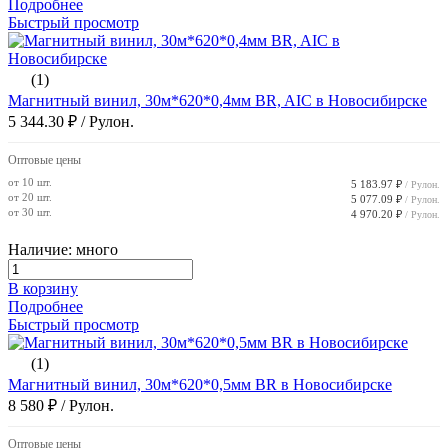
Подробнее
Быстрый просмотр
(1)
Магнитный винил, 30м*620*0,4мм BR, AIC в Новосибирске
5 344.30 ₽
/ Рулон.
Оптовые цены
от 10 шт.
5 183.97 ₽
/ Рулон.
от 20 шт.
5 077.09 ₽
/ Рулон.
от 30 шт.
4 970.20 ₽
/ Рулон.
Наличие: много
В корзину
Подробнее
Быстрый просмотр
(1)
Магнитный винил, 30м*620*0,5мм BR в Новосибирске
8 580 ₽
/ Рулон.
Оптовые цены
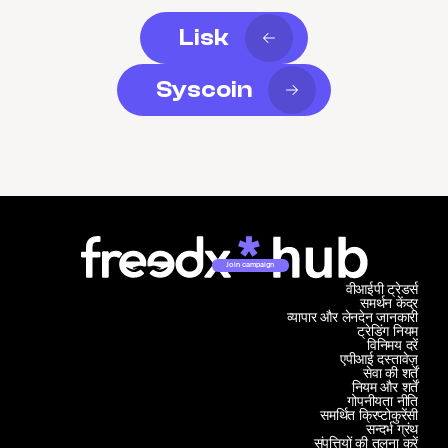
Lisk
Syscoin
Join campaign
वीआईपी ट्रेडर्स
समर्थन केंद्र
व्यापार और लेनदेन जानकारी
ट्रेडिंग नियम
विनिमय दरें
एपीआई दस्तावेज़
सेवा की शर्तें
नियम और शर्तें
गोपनीयता नीति
समर्थित क्रिप्टोकुरेंसी
सन्दर्भ ग्रंथ
संपत्तियों की तुलना करें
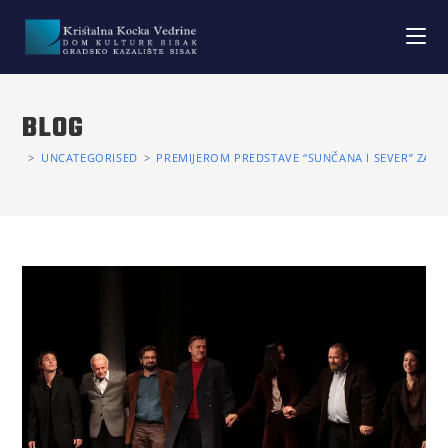
BLOG
>
UNCATEGORISED
>
PREMIJEROM PREDSTAVE “SUNČANA I SEVER” ZAT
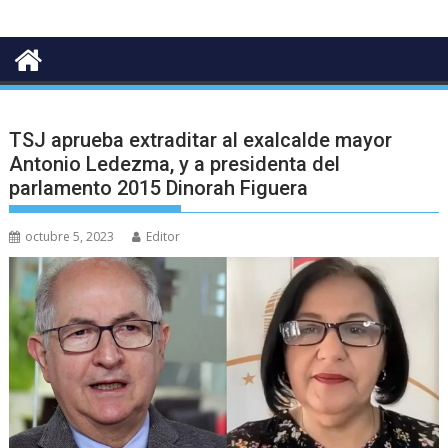
TSJ aprueba extraditar al exalcalde mayor
Antonio Ledezma, y a presidenta del
parlamento 2015 Dinorah Figuera
octubre 5, 2023
Editor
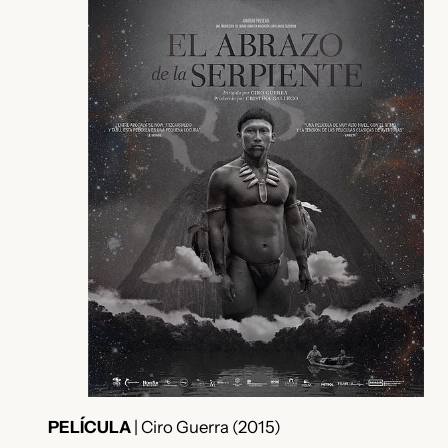
PELÍCULA
| Ciro Guerra (2015)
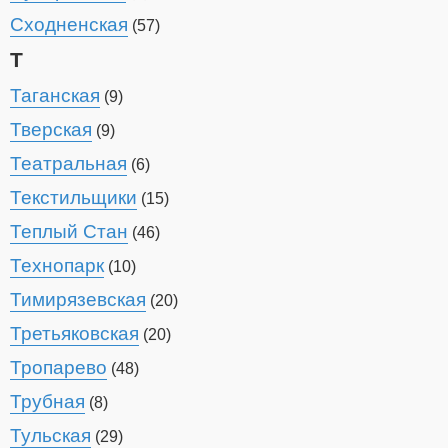
Сходненская
(57)
Т
Таганская
(9)
Тверская
(9)
Театральная
(6)
Текстильщики
(15)
Теплый Стан
(46)
Технопарк
(10)
Тимирязевская
(20)
Третьяковская
(20)
Тропарево
(48)
Трубная
(8)
Тульская
(29)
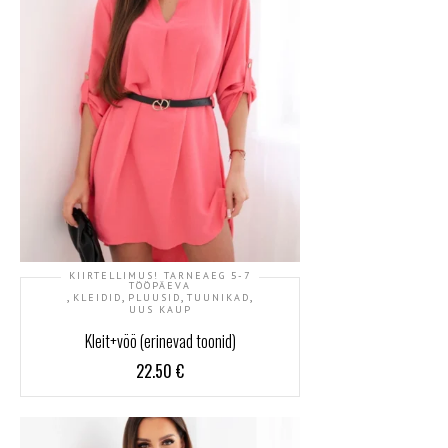
KIIRTELLIMUS! TARNEAEG 5-7
TÖÖPÄEVA
,
,
,
,
KLEIDID
PLUUSID
TUUNIKAD
UUS KAUP
Kleit+vöö (erinevad toonid)
22.50
€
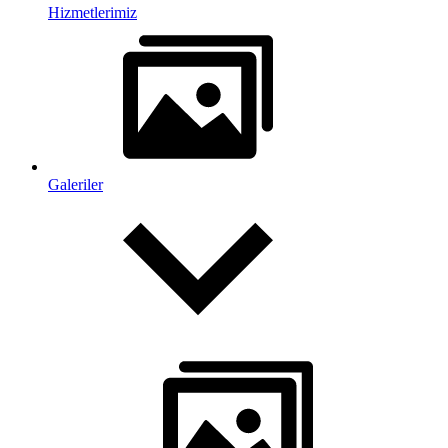
Hizmetlerimiz
Galeriler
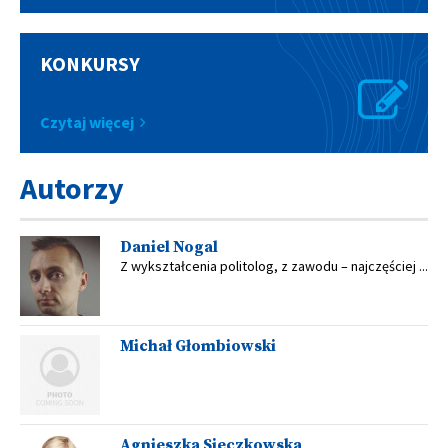
KONKURSY
Czytaj więcej
Autorzy
Daniel Nogal
Z wykształcenia politolog, z zawodu – najczęściej ...
Michał Głombiowski
Agnieszka Sieczkowska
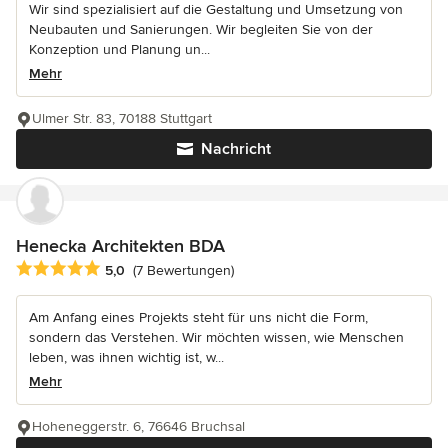
Wir sind spezialisiert auf die Gestaltung und Umsetzung von
Neubauten und Sanierungen. Wir begleiten Sie von der
Konzeption und Planung un...
Mehr
Ulmer Str. 83, 70188 Stuttgart
Nachricht
Henecka Architekten BDA
Durchschnittliche Bewertung: 5 von 5 Sternen
5,0
(7 Bewertungen)
Am Anfang eines Projekts steht für uns nicht die Form,
sondern das Verstehen. Wir möchten wissen, wie Menschen
leben, was ihnen wichtig ist, w...
Mehr
Hoheneggerstr. 6, 76646 Bruchsal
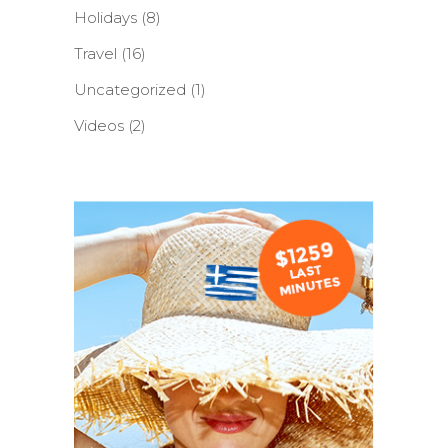
Holidays
(8)
Travel
(16)
Uncategorized
(1)
Videos
(2)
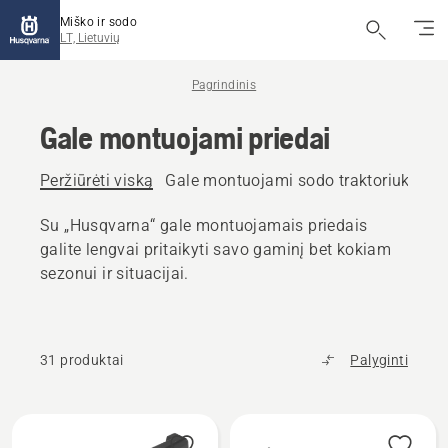
Miško ir sodo
LT, Lietuvių
Pagrindinis
Gale montuojami priedai
Peržiūrėti viską
Gale montuojami sodo traktoriuko pri
Su „Husqvarna“ gale montuojamais priedais
galite lengvai pritaikyti savo gaminį bet kokiam
sezonui ir situacijai.
31 produktai
Palyginti
Rodyti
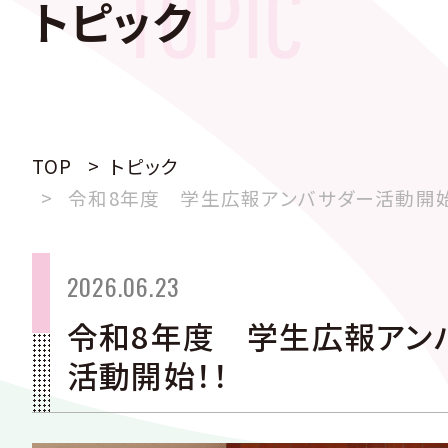
トピック
TOP
トピック
令和8年度 学生広報アンバサダー活動開始
2026.06.23
令和8年度 学生広報アン
活動開始！！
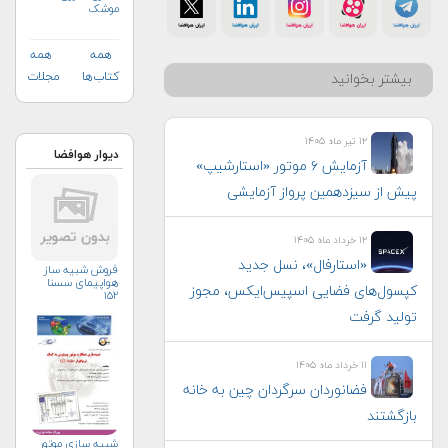
موشک
همه
همه
کتاب‌ها
مجلات
بیشتر بخوانید
۱۲ تیر ماه ۱۴۰۵
دیوار هوافضا
آزمایش ۶ موتور «استارشیپ»
پیش از سیزدهمین پرواز آزمایشی
۱۲ خرداد ماه ۱۴۰۵
«استارفال»، نسل جدید
فروش شبیه ساز
هواپیمای سسنا
کپسول‌های فضایی اسپیس‌ایکس، مجوز
۱۵۲
تولید گرفت
۱۱ خرداد ماه ۱۴۰۵
فضانوردان سرگردان چین به خانه
بازگشتند
شبیه سازی موتور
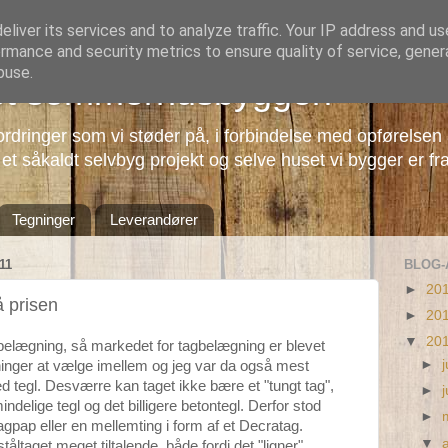
liver its services and to analyze traffic. Your IP address and u
rmance and security metrics to ensure quality of service, gene
buse.
et sommerhusbyggeri
rdringer som vi støder på, i forbindelse med opførelsen
t såkaldt selvbyg projekt og selve huset vi bygger er fr
Tegninger
Leverandører
11
BLOG-
►
20
å prisen
►
20
▼
20
belægning, så markedet for tagbelægning er blevet
►
j
inger at vælge imellem og jeg var da også mest
d tegl. Desværre kan taget ikke bære et "tungt tag",
►
ndelige tegl og det billigere betontegl. Derfor stod
►
tagpap eller en mellemting i form af et Decratag.
▼
ltaget meget tiltalende, både fordi det "ligner"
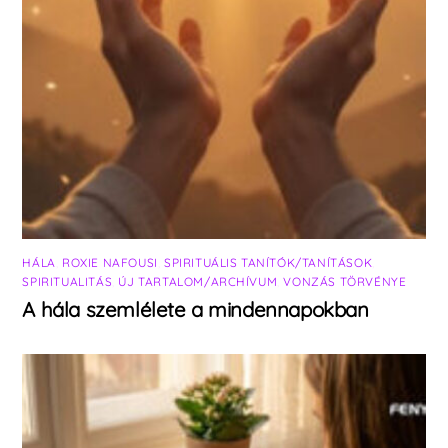
HÁLA
,
ROXIE NAFOUSI
,
SPIRITUÁLIS TANÍTÓK/TANÍTÁSOK
,
SPIRITUALITÁS
,
ÚJ TARTALOM/ARCHÍVUM
,
VONZÁS TÖRVÉNYE
A hála szemlélete a mindennapokban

- - - - - - -

▶ [Goal of the exercise] Go through the entries above and pull out each line with "Магнитный" in it.

▶ [Solution for this exercise]
Магнитный винил, 30м*620*0,4мм BR, AIC в Новосибирске
Магнитный винил, 30м*620*0,5мм BR в Новосибирске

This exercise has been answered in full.